Well, the idea was that the HTML has no intrinsic relation to the text. It is purely contingent, and is only used to conveniently build a web page, at which time it is in fact valid HTML. But I see your point: it comes down to the basic nature of HTML, which is that it is for “documents”.

I prefer the first example, it seems nice and simple. For the second one, it seems like a little overkill. Surely in the vast majority of cases we simply render a full text, so why should we take on extra complexity to cater for marginal cases? Currently we either render a full text or a single segment, so I am not sure if there is really a role for what is essentially “render a single block level element”.

Even to take your example of a “rich preview”, I doubt if this would be useful. Consider a case of a verse text. Since they are wrapped in <blockquote> we have to show the whole set of verses, which might easily be several tens of verses. Furthermore, how is the HTML going to actually be relevant in the specialized context? The point of having a verse markup is to distinguish it from prose, but what does that mean in another context, or even, say, in audio?

Surely it would be better to simply use segments for this. For a rich preview, show three segments. Done!

Anyway, it’s up to you, but I am not convinced by that example so far. BTW, please feel free to update my Github issue, it should represent a reasonably current proposal.

It would help if you could link to the exact segment in our text, or show the literal text from the site you’re linking. Otherwise I am not really sure what the problem is here; it looks fine to me.

Remember, all the breaks, segments, paragraphs and so on in modern editions are conventions introduced by modern editors, they do not exist in the manuscripts.

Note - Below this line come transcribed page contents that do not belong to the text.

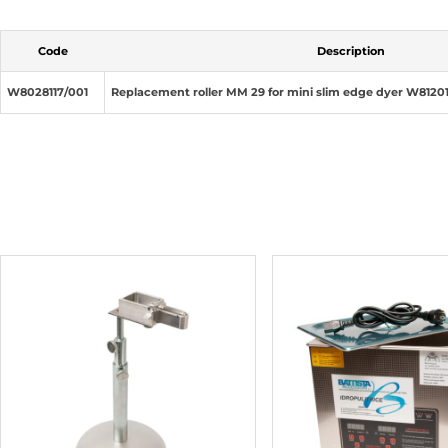
Code
Description
W8028117/001
Replacement roller MM 29 for mini slim edge dyer W8120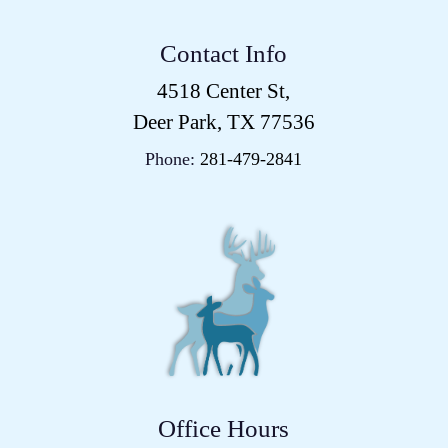
Contact Info
4518 Center St,
Deer Park, TX 77536
Phone:
281-479-2841
Office Hours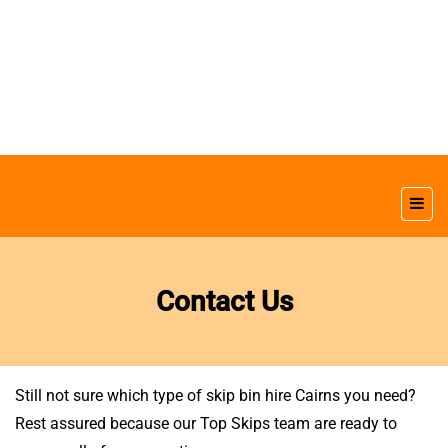
Contact Us
Still not sure which type of skip bin hire Cairns you need?
Rest assured because our Top Skips team are ready to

Manuscripts do, it is true, sometimes make use of certain dividers, the danda | and double danda ||. But the relation between the manuscript punctuation and that used in modern editions is, so far as I know, completely unknown. It is safest to simply assume that all punctuation is modern. If you want to see how a Pali manuscript actually looks, check out our bendall-cv project:

I know nothing about JS, but just to ensure we’re on the same page, our app will be transitioning over to LitElement, which instantiates HTML <template> tags using ES2015 tagged template literals. So any templating we do should be compatible with this. But I think you’re already using template literals in your example?

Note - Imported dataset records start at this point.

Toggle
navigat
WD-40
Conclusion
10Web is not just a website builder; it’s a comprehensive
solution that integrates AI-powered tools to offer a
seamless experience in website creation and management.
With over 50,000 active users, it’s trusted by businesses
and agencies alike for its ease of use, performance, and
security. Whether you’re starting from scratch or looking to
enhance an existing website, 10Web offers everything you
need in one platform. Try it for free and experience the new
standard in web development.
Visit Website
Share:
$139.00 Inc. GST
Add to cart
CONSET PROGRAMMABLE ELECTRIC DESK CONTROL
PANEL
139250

https://polymer.github.io/lit-html/


#7

Bhante, from what Blake said, I believe the existence of || || triggers a new section number in the SC auto-numbering software. Here is the Mulapariyaya I am referencing. It is a single section that ends with a double line break || ||:

sabbaɱ -||
nibbānaɱ nibbānato abhijānāti,||
nibbānaɱ nibbānato abhiññāya nibbānaɱ mā maññi,||
nibbānasmiɱ mā maññi,||
nibbānato mā maññi,||
nibbānaɱ-me ti mā maññi,||
nibbānaɱ mā abhinandi.|| ||

In this Pali line group there is no || || after nibbānaɱ nibbānato abhijānāt. It is only a single line break ||. However, the SC MN 1 sutta numbering does have a section break between MN28-49.23 and MN1 50.1:

MN1:28-49.22 all …
MN1:28-49.23They directly know extinguishment as extinguishment
MN1:50.1 But they shouldn’t conceive extinguishment,

Since the automated SC numbering of MN1 doesn’t match the Pali text in the link above, the SC Pali text used for MN1 numbering was probably slightly different than the Obo Pali text linked above. It’s a minor maddening point, but I had assumed the Pali text to be invariant.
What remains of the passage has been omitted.